McCarten, Redmayne, and Jones all spent a lot of time with Hawking and with first wife Jane, who wrote the book. They are deeply well versed in Hawking and his life long illness at this point, and quite articulate about it. Hawking has lived well beyond the two years that was predicted when he was diagnosed in school with ALS. The group says that every two years Hawking winds up in hospital, hooked to machines and nearly dies. “Somehow he comes out of it,” McCarten explained. “And then he talks about going on a lecture tour and back to work.”

One subject raised during the post lunch Q&A: about Hawking’s private life. He fathered children and has had two marriages. “Everything works,” Redmayne assured the diners and went on to explain Hawking’s ALS. “When he met him,” Eddie said, “he was only interested in Felicity. He’s quite the ladies man.”

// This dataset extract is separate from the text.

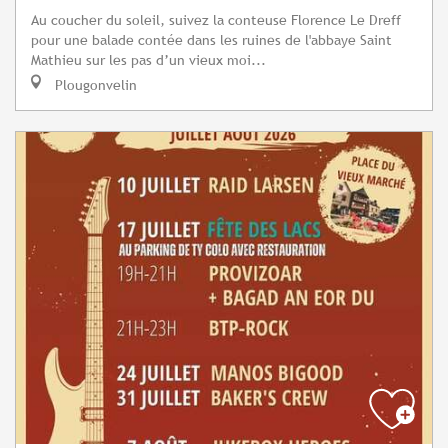
Au coucher du soleil, suivez la conteuse Florence Le Dreff
pour une balade contée dans les ruines de l'abbaye Saint
Mathieu sur les pas d’un vieux moi...
Plougonvelin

Redmayne, meanwhile, turns out to be less of a player. He’s getting married in December to, essentially, his high school sweetheart. He and Hannah Bagshawe. She came to the lunch with Redmayne’s terrific parents, from London, and I am happy to report she’s a keeper. After a week long honeymoon over Christmas, Hannah will be at Eddie’s side for a long Oscar campaign. Lucky, lucky guy!

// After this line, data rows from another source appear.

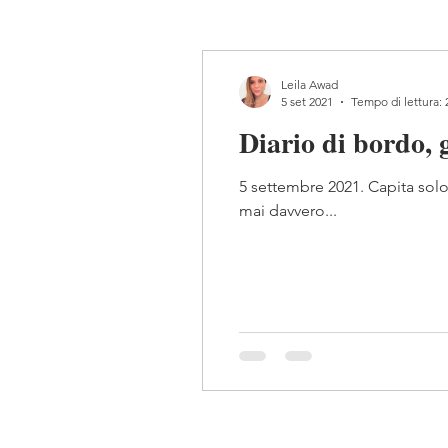
Leila Awad
5 set 2021
Tempo di lettura: 
Diario di bordo, 
5 settembre 2021. Capita solo
mai davvero...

During the lunch, I asked McCarten about Hawking’s public pronouncements that there is no God. “Is there a God?” I asked. Producer Eric Fellner, sitting beside me, didn’t miss a beat. “Peggy Siegal,” he said, naming our host.

PS A Daily News reporter came to lunch at the austere Lotos Club wearing very skimpy shorts and loafers. A huge kerfuffle ensued because the club, rightly, refused his entrance. An overcoat was procured. But really, are these kids raised in space? Mort Zuckerman, buy your reporters some pants, please!